Warum wurde er angeklagt?
In der am Mittwoch in New York eingereichten Anklageschrift wird der Führung der Adani Group vorgeworfen, mehr als 250 Millionen US-Dollar an indische Regierungsbeamte gezahlt zu haben, um lukrative Verträge im Wert von mehr als 2 Milliarden US-Dollar zu erhalten.
Darüber hinaus wird Adani und sieben weiteren Beamten vorgeworfen, über die Bestechung gelogen zu haben, um Kapital von internationalen Investoren, darunter auch in den Vereinigten Staaten, zu beschaffen.
„Diese Straftaten wurden angeblich von leitenden Angestellten und Direktoren begangen, um durch Korruption und Betrug auf Kosten von US-Investoren umfangreiche staatliche Energieversorgungsverträge zu erhalten und zu finanzieren“, sagte die stellvertretende US-Generalstaatsanwältin Lisa Miller in einer Erklärung.
In der Anklageschrift wird Adani vorgeworfen, sich persönlich mit einem indischen Regierungsbeamten getroffen zu haben, um den Bestechungsplan „voranzutreiben“, und sich mit anderen Angeklagten getroffen zu haben, um „Aspekte seiner Umsetzung zu besprechen“.
Wie ist die Reaktion in Indien?
Die Adani Group erkannte die Vorwürfe gegen ihren Gründer und mehrere andere am Donnerstag an, als sie einen Verkauf von US-Anleihen absagte, den sie nur wenige Stunden vor der Veröffentlichung der Anklage eingeleitet hatte.
Zu den Vorwürfen gegen den Tycoon oder seine Untergebenen, von denen keiner in Gewahrsam genommen wurde, hat sie sich jedoch nicht weiter geäußert.

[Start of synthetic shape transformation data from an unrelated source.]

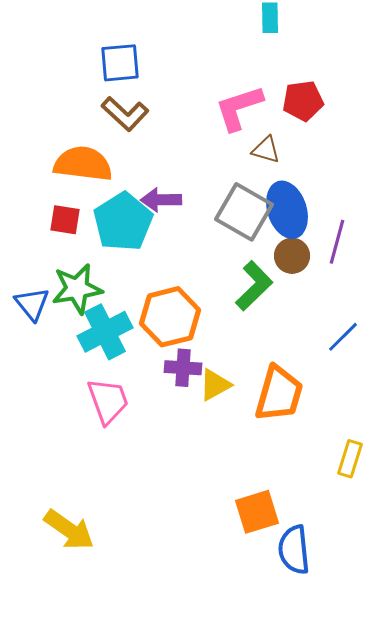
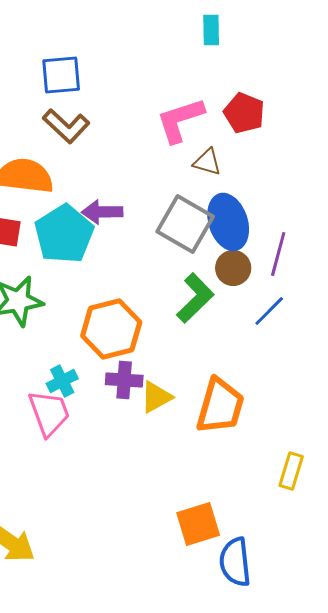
red pentagon: (303, 101) -> (244, 113), turned 30
cyan cross: (105, 332) -> (62, 381), moved, size x0.6
blue line: (343, 337) -> (269, 311), moved

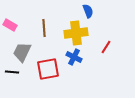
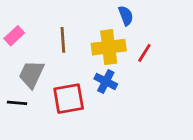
pink rectangle: (10, 25) -> (14, 36), turned -72
red line: (106, 47) -> (144, 53), moved

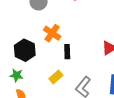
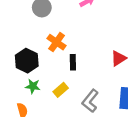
green star: (16, 75) -> (33, 86), moved

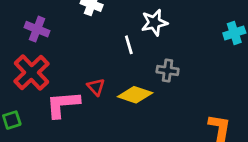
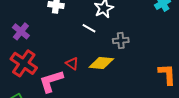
purple cross: (37, 29) -> (21, 31), turned 30
white line: (129, 45) -> (89, 28), turned -32

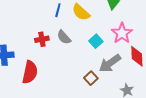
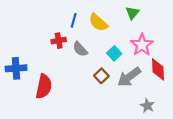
red cross: (42, 39) -> (59, 41), moved
brown square: (91, 78) -> (101, 76), moved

Modis Regierung hat sich ebenfalls noch nicht geäußert, aber BJP-Sprecher Amit Malviya sagte in einer Erklärung, dass die Anklage offenbar Oppositionsparteien und nicht die des Premierministers betreffe.

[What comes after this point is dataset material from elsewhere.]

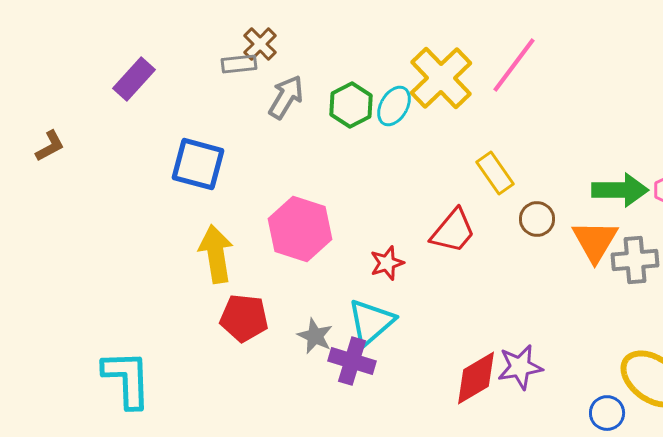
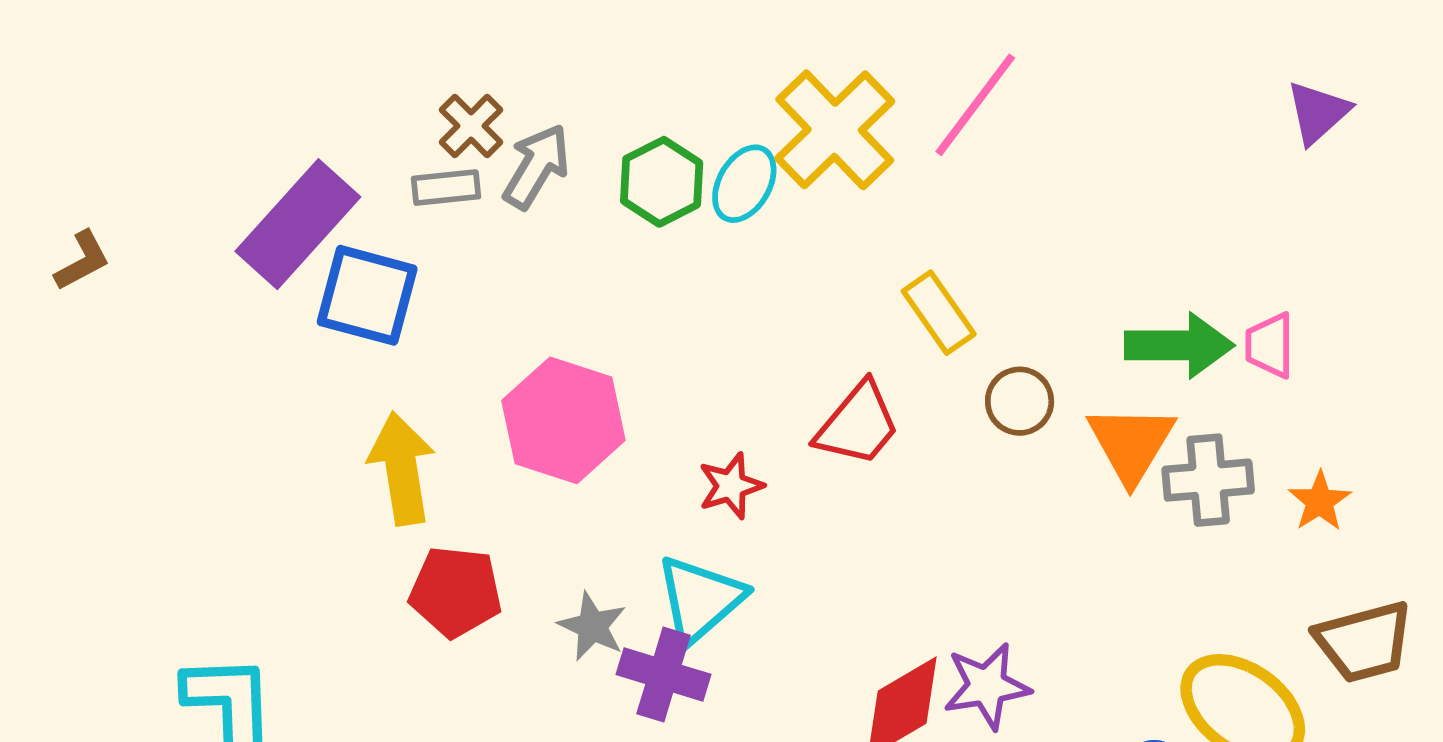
brown cross: (260, 44) -> (471, 126), moved
gray rectangle: (239, 64) -> (446, 188), moved
purple rectangle: (134, 79) -> (298, 224), moved, size x1.5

Jairam Ramesh von Indiens wichtigster oppositioneller Kongresspartei sagte, die Anklage „bestätige“ ihre Forderung nach einer parlamentarischen Untersuchung gegen Adani.
Er fügte hinzu, dass die Anklage das „erbärmliche Versagen“ des Securities and Exchange Board of India (SEBI) zeige, in der Vergangenheit ordnungsgemäß gegen die Adani Group ermittelt zu haben.

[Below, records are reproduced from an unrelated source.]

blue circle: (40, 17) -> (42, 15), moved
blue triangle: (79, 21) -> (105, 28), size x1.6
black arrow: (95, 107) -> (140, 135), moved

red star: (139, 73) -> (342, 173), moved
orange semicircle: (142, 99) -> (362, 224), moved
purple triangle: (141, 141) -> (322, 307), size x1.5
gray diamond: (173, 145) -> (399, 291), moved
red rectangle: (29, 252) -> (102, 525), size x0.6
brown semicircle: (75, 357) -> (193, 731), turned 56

Wurde die Adani Group schon einmal einer genauen Prüfung unterzogen?
Letztes Jahr warf Hindenburg Research – eine aktivistische US-Investmentgruppe, die auf fallende Aktienkurse setzt – der Adani Group vor, „einen dreisten Aktienmanipulations- und Bilanzbetrugsplan über Jahrzehnte hinweg“ begangen zu haben.
Dazu gehörte, Geld von Offshore-Konten, die von Adanis Bruder Vinod Adani kontrolliert wurden, in börsennotierte Einheiten zu leiten, um deren Aktienkurse in die Höhe zu treiben.
Der Hindenburg-Bericht löste einen gewaltigen Ausverkauf der Aktien von Adanis Unternehmen aus, der in den folgenden Wochen einen Marktwert von mehr als 150 Milliarden US-Dollar vernichtete.
Adanis Finanzchef wies den Bericht als „böswillige Kombination aus selektiven Fehlinformationen und abgestandenen, unbegründeten und diskreditierten Behauptungen zurück, die von Indiens höchsten Gerichten geprüft und zurückgewiesen wurden“.